Page 18 of Captive

She wanted to get up and stab him with his own sword. Instead, pathetically, she put her face in her hands, curled in on herself, and sobbed.

Tears ran down her face and mixed with the water dripping from her hair. The air against her wet clothes and skin was frigid and made it hard to move. She wanted to stop, and couldn’t, and after a while she stopped bothering to try.

At some point, Aruna stopped talking. She wasn’t sure whether he was even still there, and she didn’t care. When she grew too tired to even cry, and she just sat there, quiet. The river murmured behind her.

She became aware of a scraping in the sand. She looked up, and Aruna was writing something.

“It’s cold. Let’s go.”

She shook her head slowly. She had not been sure what his reaction to her breakdown would be, but she had not expected him to stand still and do nothing, as he was doing now. After a moment, he started writing again.

“Please.”

She looked up at him. He looked almost as exhausted as she did. He sniffed, pushing wet hair out of his face. He was shivering.

Novikke sat there for another long few seconds, then gathered her strength and raised an arm to write again, because the pain was so bad now that she could hardly stand it.

“Shoulder hurts. Too much.”

He frowned, his eyes moving up to her shoulder.

He came closer and held out a hand. Novikke looked at it tiredly.

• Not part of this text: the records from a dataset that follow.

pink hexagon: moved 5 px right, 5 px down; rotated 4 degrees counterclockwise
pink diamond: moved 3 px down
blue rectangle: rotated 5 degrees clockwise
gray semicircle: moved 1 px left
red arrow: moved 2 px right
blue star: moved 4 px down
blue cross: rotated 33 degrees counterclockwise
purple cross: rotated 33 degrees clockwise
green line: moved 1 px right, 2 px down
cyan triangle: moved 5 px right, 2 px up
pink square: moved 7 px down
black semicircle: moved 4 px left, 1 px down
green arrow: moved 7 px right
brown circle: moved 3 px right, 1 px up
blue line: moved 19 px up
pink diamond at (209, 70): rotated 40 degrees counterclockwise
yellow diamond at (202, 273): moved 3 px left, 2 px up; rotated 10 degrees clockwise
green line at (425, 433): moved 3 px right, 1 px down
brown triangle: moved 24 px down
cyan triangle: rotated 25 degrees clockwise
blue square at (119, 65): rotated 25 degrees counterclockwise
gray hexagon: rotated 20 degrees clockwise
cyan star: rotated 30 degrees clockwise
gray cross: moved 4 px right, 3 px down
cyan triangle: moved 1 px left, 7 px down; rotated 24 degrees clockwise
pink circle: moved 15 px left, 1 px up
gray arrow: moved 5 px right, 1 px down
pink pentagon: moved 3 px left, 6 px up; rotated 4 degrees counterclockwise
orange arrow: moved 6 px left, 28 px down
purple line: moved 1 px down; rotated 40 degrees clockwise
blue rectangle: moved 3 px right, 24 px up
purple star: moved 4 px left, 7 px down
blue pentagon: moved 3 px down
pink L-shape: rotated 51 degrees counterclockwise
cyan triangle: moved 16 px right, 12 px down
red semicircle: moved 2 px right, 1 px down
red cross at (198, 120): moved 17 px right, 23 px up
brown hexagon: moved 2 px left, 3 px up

When she didn’t take it, he nodded upstream. Novikke followed his gaze. She couldn’t see the bridge anymore. The water had carried them a good distance away. But that didn’t mean that whoever had attacked them wasn’t still nearby.

She took his hand and let him pull her to her feet again.

???

They walked for perhaps an hour before stopping again, but it felt like longer to Novikke.

They both gathered wood for a fire, both slow and shivering, and Aruna somehow manufactured a flame despite his wet tinder. The fire grew, and as soon as it was stable he piled more wood on it.

Novikke was the first to start peeling off clothes. She was too cold and too tired to be concerned with modesty. She stripped to her underwear and chest wrap and draped her wet clothes haphazardly near the fire. The blanket and bedroll in Aruna’s bag were soaked through as well, so there was nothing but the fire to stave off the chill.

She sat in the dirt by the fire with her arms around her knees, edging closer until the heat stung her damp skin. She stared into the flames, vaguely aware of Aruna moving around as he set out things from his bag to dry.

He hadn’t tied her hands again. Maybe he’d decided there was no need anymore. They were too far into the forest. She was trapped by geography and by the strange forces of nature and magic there, not by ropes.

She listened to him moving about the camp and wondered what he was thinking.

If she were him, she would be reconsidering how much trouble a single courier was worth. Someone else in the forest, an unknown enemy, had tried to kill him. They’d both been half-drowned in the river. Maybe he was thinking he should just leave her. Or kill her.

Maybe he was afraid. He was alone, except for her. If he encountered a group of hostile humans or sun elves, he wouldn’t be able to fight them.

After a while, he approached her. Novikke looked up, and her breath caught.

He’d stripped to underwear as well. She hadn’t thought that she had the energy to care about such things until she looked up at him.

Her eyes roved over the outlines of the muscles of his chest and abdomen, down to the V at his hips and down long, athletic legs, then back up to the angles of his shoulders and jaw and the curve of his lips and to his bright eyes.

By the Five.

Why did he have to be so attractive? Why couldn’t he have been old? Why couldn’t he have been cruel? It would make it so much easier to dislike him.

He gave a tiny, half-hearted smile that seemed almost apologetic. She realized she was still tense, and he must have seen it. Maybe he hadn’t noticed her leering.

She noticed that his eyes did not wander from her face. She wondered if that was because he was purposely trying not to look, or if she just wasn’t interesting enough to bother looking at.

She had less to offer than he did in that area. She was taller than average, with a face that was more masculine than was popular, and a body built from traveling long distances on foot and by horse, meaning that she had neither the curves nor toned strength that men might find interesting. And she had a very boring combination of light, freckled skin and dirt-colored hair, though she supposed it was possible that elves might find that exotic rather than plain.